Saved entries:
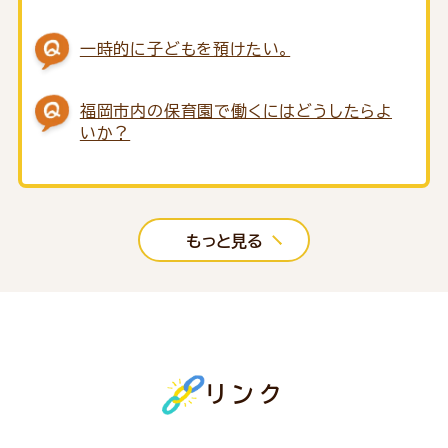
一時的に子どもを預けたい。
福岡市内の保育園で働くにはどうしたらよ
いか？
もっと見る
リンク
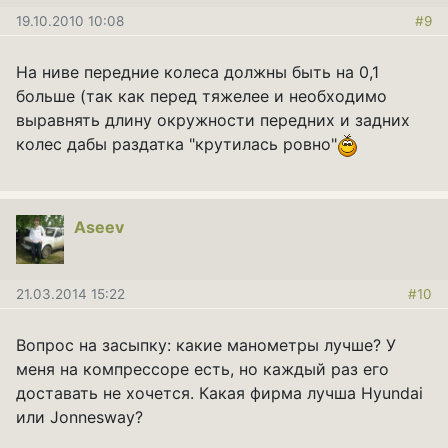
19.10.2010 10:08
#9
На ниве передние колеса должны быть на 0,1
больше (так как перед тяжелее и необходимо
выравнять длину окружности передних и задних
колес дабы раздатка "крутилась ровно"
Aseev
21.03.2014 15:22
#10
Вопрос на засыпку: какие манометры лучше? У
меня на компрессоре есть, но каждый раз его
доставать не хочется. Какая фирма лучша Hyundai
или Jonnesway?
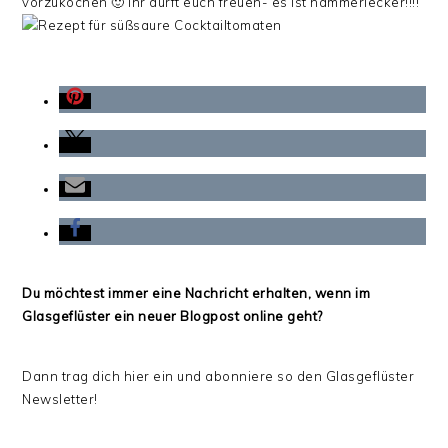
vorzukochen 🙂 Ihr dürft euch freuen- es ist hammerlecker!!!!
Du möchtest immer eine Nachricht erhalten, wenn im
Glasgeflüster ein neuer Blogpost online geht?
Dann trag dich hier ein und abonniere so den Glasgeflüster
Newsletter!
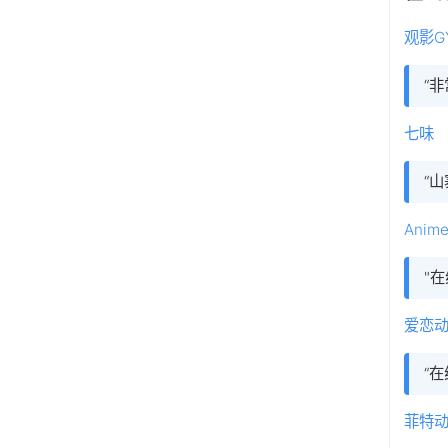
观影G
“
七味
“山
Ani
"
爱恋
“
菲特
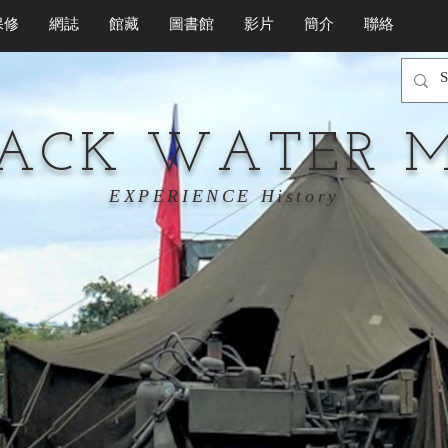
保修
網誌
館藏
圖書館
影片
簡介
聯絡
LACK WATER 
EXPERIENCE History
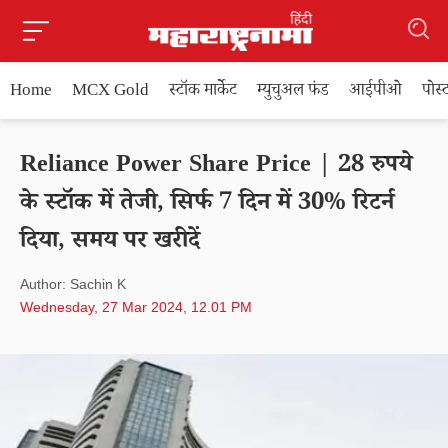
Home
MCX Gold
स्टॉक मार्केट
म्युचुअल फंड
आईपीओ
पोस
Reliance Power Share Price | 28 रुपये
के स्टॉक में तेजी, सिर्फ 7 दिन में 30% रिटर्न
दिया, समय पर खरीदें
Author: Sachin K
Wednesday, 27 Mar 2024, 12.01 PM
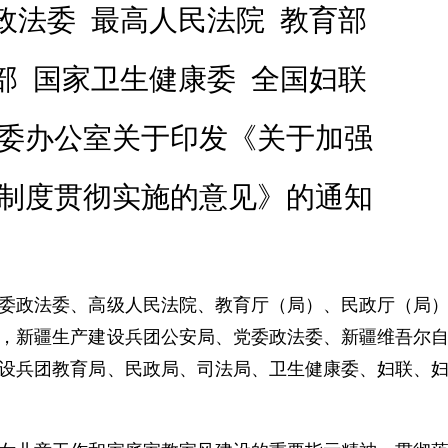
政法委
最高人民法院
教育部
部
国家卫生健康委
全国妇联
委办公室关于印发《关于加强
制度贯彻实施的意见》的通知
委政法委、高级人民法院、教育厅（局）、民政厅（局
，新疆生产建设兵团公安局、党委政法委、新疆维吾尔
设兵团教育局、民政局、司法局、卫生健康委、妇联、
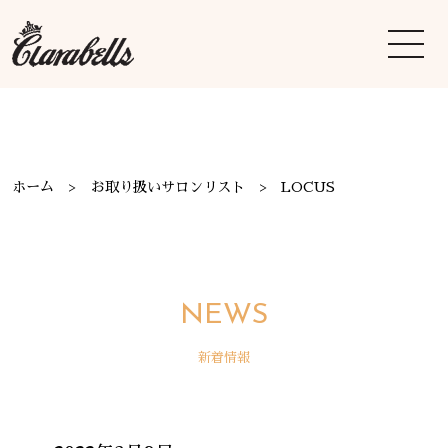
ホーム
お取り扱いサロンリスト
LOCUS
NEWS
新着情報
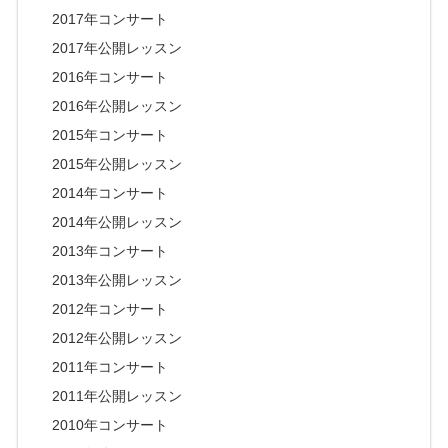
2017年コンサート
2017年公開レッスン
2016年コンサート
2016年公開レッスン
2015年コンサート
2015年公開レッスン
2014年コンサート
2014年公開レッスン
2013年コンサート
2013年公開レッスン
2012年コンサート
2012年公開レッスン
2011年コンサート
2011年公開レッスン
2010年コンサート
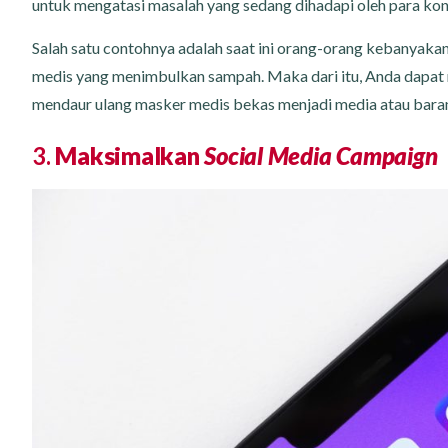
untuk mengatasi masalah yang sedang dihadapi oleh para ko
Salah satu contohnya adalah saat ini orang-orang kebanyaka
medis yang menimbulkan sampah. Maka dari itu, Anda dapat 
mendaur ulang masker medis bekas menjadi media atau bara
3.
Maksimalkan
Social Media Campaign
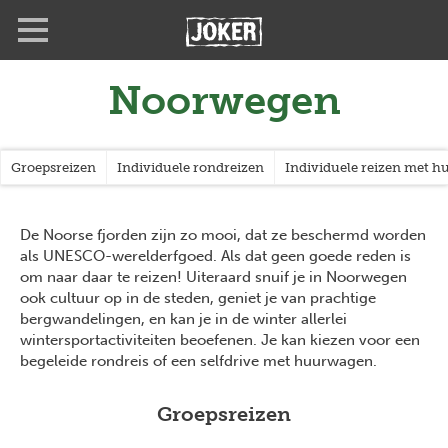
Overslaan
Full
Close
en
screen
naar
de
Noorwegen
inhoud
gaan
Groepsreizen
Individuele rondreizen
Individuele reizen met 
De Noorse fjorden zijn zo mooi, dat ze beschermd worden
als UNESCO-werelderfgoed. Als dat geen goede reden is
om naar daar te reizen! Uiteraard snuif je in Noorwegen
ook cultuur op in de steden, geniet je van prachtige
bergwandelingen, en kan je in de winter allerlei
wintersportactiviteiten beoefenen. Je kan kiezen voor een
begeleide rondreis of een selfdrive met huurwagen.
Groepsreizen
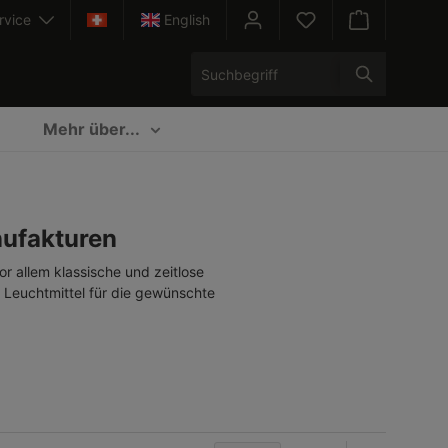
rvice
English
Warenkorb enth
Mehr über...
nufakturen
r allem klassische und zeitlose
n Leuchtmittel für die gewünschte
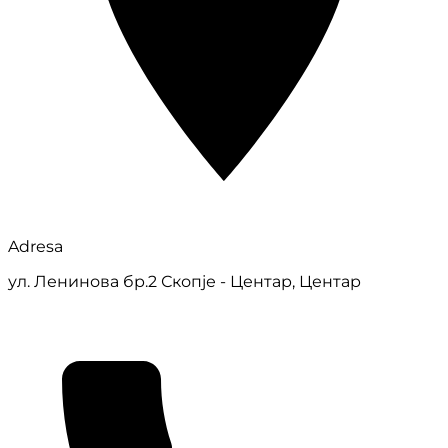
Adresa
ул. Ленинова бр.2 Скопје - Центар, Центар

PROBLEM STATEMENT:
Tell how many lines of the data above hold the string "Noorwegen". Give only the number.

EXERCISE RESPONSE:
2